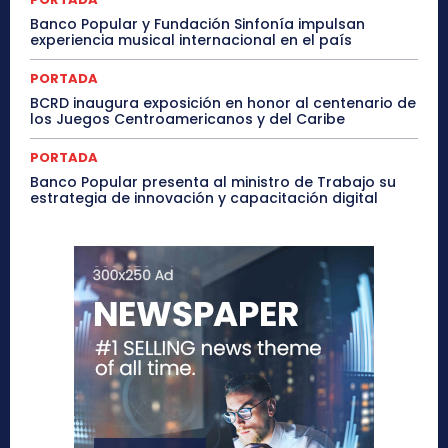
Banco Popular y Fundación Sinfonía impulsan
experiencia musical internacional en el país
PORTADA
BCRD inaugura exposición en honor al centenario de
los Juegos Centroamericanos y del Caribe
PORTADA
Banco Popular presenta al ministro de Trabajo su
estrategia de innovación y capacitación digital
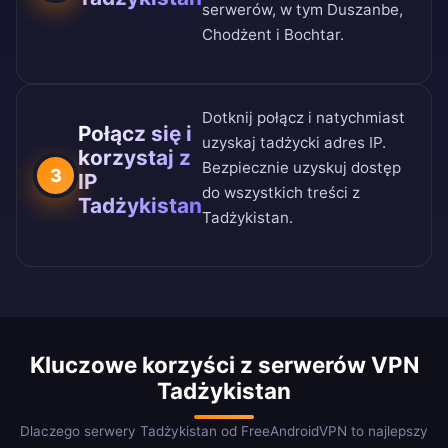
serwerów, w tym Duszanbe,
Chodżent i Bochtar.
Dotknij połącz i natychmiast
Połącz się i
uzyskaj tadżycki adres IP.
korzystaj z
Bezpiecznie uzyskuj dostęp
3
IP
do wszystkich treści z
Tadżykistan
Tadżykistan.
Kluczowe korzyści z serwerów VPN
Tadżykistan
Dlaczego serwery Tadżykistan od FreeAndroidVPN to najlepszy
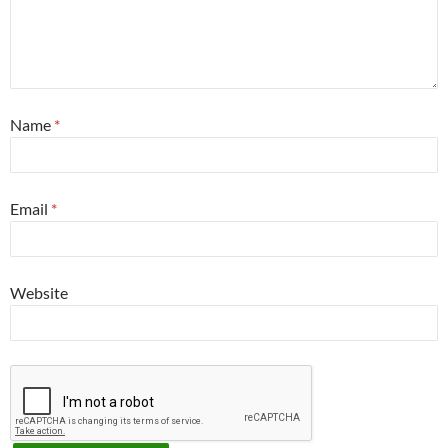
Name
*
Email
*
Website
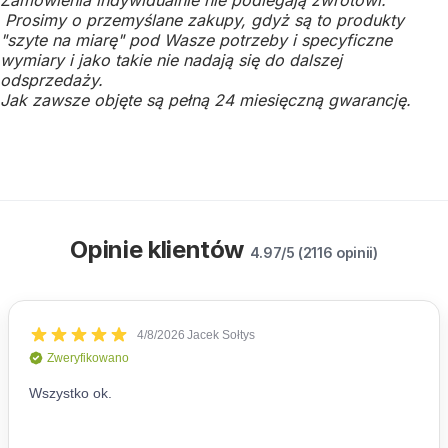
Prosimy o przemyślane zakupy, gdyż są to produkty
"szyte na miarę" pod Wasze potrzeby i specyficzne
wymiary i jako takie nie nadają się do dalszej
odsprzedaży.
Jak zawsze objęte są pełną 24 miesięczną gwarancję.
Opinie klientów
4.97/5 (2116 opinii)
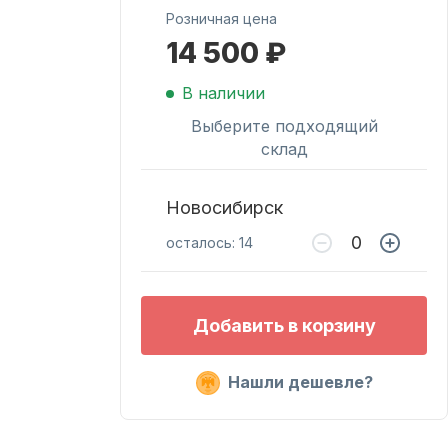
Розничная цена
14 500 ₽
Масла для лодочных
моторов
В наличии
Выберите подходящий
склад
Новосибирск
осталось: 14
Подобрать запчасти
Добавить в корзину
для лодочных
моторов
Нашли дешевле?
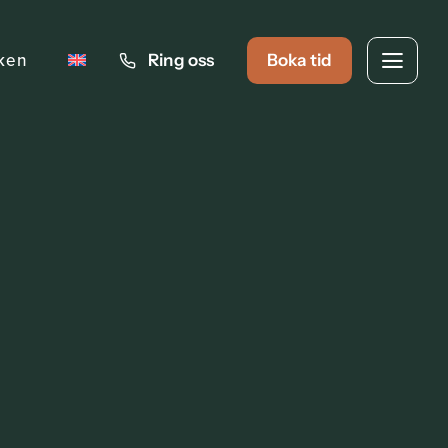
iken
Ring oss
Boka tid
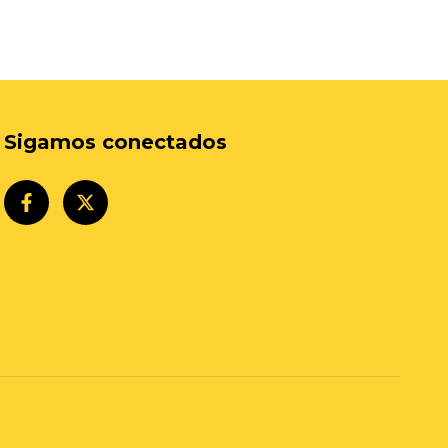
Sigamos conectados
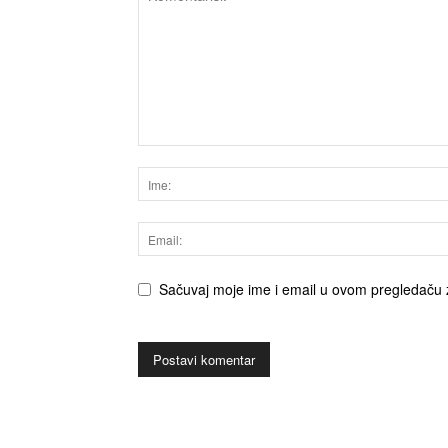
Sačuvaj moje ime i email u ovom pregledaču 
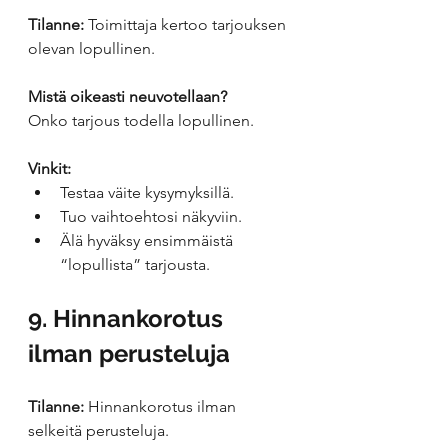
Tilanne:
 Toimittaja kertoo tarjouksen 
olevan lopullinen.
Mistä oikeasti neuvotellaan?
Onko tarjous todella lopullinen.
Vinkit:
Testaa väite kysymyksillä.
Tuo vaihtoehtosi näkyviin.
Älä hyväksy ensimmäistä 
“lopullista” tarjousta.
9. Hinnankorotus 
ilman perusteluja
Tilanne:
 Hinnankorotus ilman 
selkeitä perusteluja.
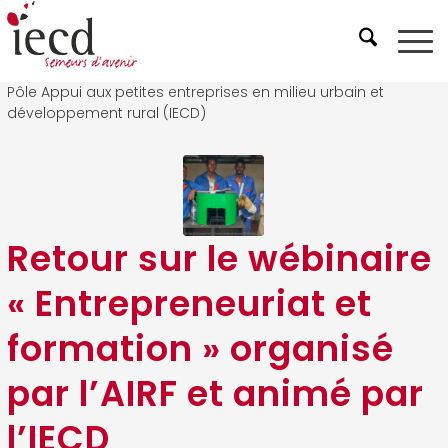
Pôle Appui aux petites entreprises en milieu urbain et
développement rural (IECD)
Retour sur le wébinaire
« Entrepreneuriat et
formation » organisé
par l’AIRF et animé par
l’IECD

════════════════════

Aim of the exercise: An unchanged copy of the listing, with no pictures, should be returned.

Exercise response:
Banco Popular y Fundación Sinfonía impulsan
experiencia musical internacional en el país
PORTADA
BCRD inaugura exposición en honor al centenario de
los Juegos Centroamericanos y del Caribe
PORTADA
Banco Popular presenta al ministro de Trabajo su
estrategia de innovación y capacitación digital
serwerów, w tym Duszanbe,
Chodżent i Bochtar.
Dotknij połącz i natychmiast
Połącz się i
uzyskaj tadżycki adres IP.
korzystaj z
Bezpiecznie uzyskuj dostęp
3
IP
do wszystkich treści z
Tadżykistan
Tadżykistan.
Kluczowe korzyści z serwerów VPN
Tadżykistan
Dlaczego serwery Tadżykistan od FreeAndroidVPN to najlepszy
Name
*
Email
*
Website
Prosimy o przemyślane zakupy, gdyż są to produkty
"szyte na miarę" pod Wasze potrzeby i specyficzne
wymiary i jako takie nie nadają się do dalszej
odsprzedaży.
Jak zawsze objęte są pełną 24 miesięczną gwarancję.
Opinie klientów
4.97/5 (2116 opinii)
Розничная цена
14 500 ₽
Масла для лодочных
моторов
В наличии
Выберите подходящий
склад
Новосибирск
осталось: 14
Подобрать запчасти
Добавить в корзину
для лодочных
моторов
Нашли дешевле?
iken
Ring oss
Boka tid
Sigamos conectados
Sačuvaj moje ime i email u ovom pregledaču 
Tilanne:
 Toimittaja kertoo tarjouksen 
olevan lopullinen.
Mistä oikeasti neuvotellaan?
Onko tarjous todella lopullinen.
Vinkit:
Testaa väite kysymyksillä.
Tuo vaihtoehtosi näkyviin.
Älä hyväksy ensimmäistä 
“lopullista” tarjousta.
9. Hinnankorotus 
ilman perusteluja
Tilanne:
 Hinnankorotus ilman 
selkeitä perusteluja.
Pôle Appui aux petites entreprises en milieu urbain et
développement rural (IECD)
Retour sur le wébinaire
« Entrepreneuriat et
formation » organisé
par l’AIRF et animé par
l’IECD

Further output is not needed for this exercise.